TASK DESCRIPTION:
In the data, find each line where the word "policy" appears and list that line.

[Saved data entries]

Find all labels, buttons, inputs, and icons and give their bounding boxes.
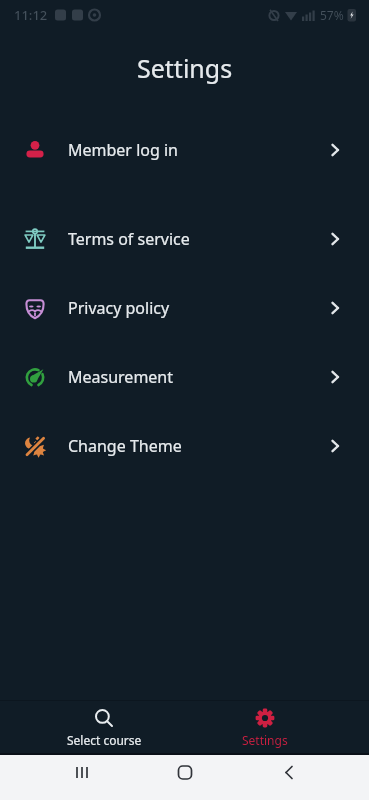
staticText: 11:12 <box>14 6 48 24</box>
staticText: Settings <box>137 51 233 85</box>
button[interactable]: Settings <box>205 700 325 753</box>
button[interactable]: Select course <box>44 700 164 753</box>
staticText: Privacy policy <box>68 297 170 319</box>
staticText: Measurement <box>68 366 174 388</box>
staticText: Terms of service <box>68 228 190 250</box>
staticText: Member log in <box>68 139 178 161</box>
button[interactable]: Terms of service <box>0 204 369 273</box>
button[interactable]: Measurement <box>0 342 369 411</box>
button[interactable]: Change Theme <box>0 411 369 480</box>
staticText: Change Theme <box>68 435 182 457</box>
button[interactable]: Member log in <box>0 115 369 184</box>
staticText: Select course <box>67 732 142 748</box>
staticText: Settings <box>242 732 288 748</box>
staticText: 57% <box>320 7 344 23</box>
button[interactable]: Privacy policy <box>0 273 369 342</box>
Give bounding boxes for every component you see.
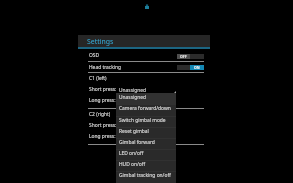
staticText: Camera forward/down (119, 105, 171, 112)
button[interactable]: LED on/off (116, 149, 176, 160)
staticText: LED on/off (119, 150, 144, 157)
other: Open dropdown (172, 91, 176, 95)
button[interactable]: HUD on/off (116, 160, 176, 171)
staticText: C2 (right) (89, 111, 111, 118)
button[interactable] (78, 50, 210, 61)
staticText: Unassigned (119, 87, 147, 94)
staticText: OFF (180, 54, 187, 59)
button[interactable]: Reset gimbal (116, 127, 176, 138)
staticText: Head tracking (89, 64, 122, 71)
button[interactable]: On (177, 65, 204, 70)
button[interactable]: Gimbal tracking on/off (116, 171, 176, 182)
staticText: Unassigned (119, 94, 147, 101)
staticText: Short press: (89, 86, 117, 93)
button[interactable]: Gimbal forward (116, 138, 176, 149)
staticText: HUD on/off (119, 161, 146, 168)
staticText: Reset gimbal (119, 128, 149, 135)
staticText: Switch gimbal mode (119, 117, 166, 124)
staticText: OSD (89, 52, 100, 59)
button[interactable]: Camera forward/down (116, 104, 176, 115)
staticText: C1 (left) (89, 75, 107, 82)
button[interactable]: Unassigned (116, 93, 176, 104)
staticText: ON (194, 65, 200, 70)
staticText: Settings (87, 37, 114, 46)
button[interactable]: Switch gimbal mode (116, 116, 176, 127)
button[interactable]: Off (177, 54, 204, 59)
staticText: Short press: (89, 122, 117, 129)
staticText: Long press: (89, 133, 116, 140)
other: Secure (145, 4, 149, 9)
staticText: Gimbal forward (119, 139, 155, 146)
button[interactable] (78, 62, 210, 72)
staticText: Gimbal tracking on/off (119, 172, 171, 179)
staticText: Long press: (89, 97, 116, 104)
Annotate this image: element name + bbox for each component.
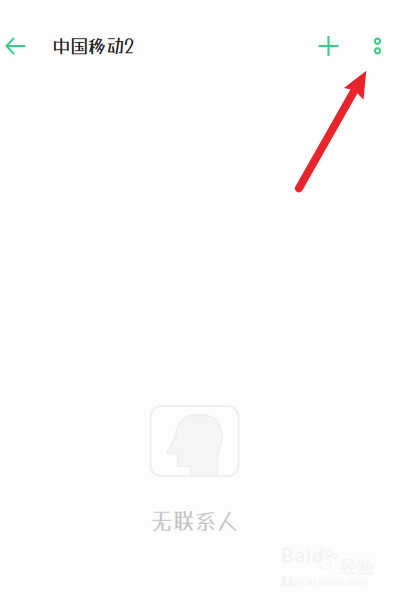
- button[interactable]: Back: [0, 18, 31, 74]
- staticText: 无联系人: [150, 508, 238, 534]
- staticText: 中国移动2: [52, 35, 134, 57]
- staticText: jingyan.baidu.com: [281, 576, 368, 588]
- button[interactable]: More options: [355, 18, 400, 74]
- staticText: 经验: [340, 557, 374, 578]
- staticText: Baidu: [281, 543, 333, 592]
- button[interactable]: Add contact: [302, 18, 355, 74]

RESULT OF THIS TASK:
staticText: Privacy policy <box>68 297 170 319</box>
button[interactable]: Privacy policy <box>0 273 369 342</box>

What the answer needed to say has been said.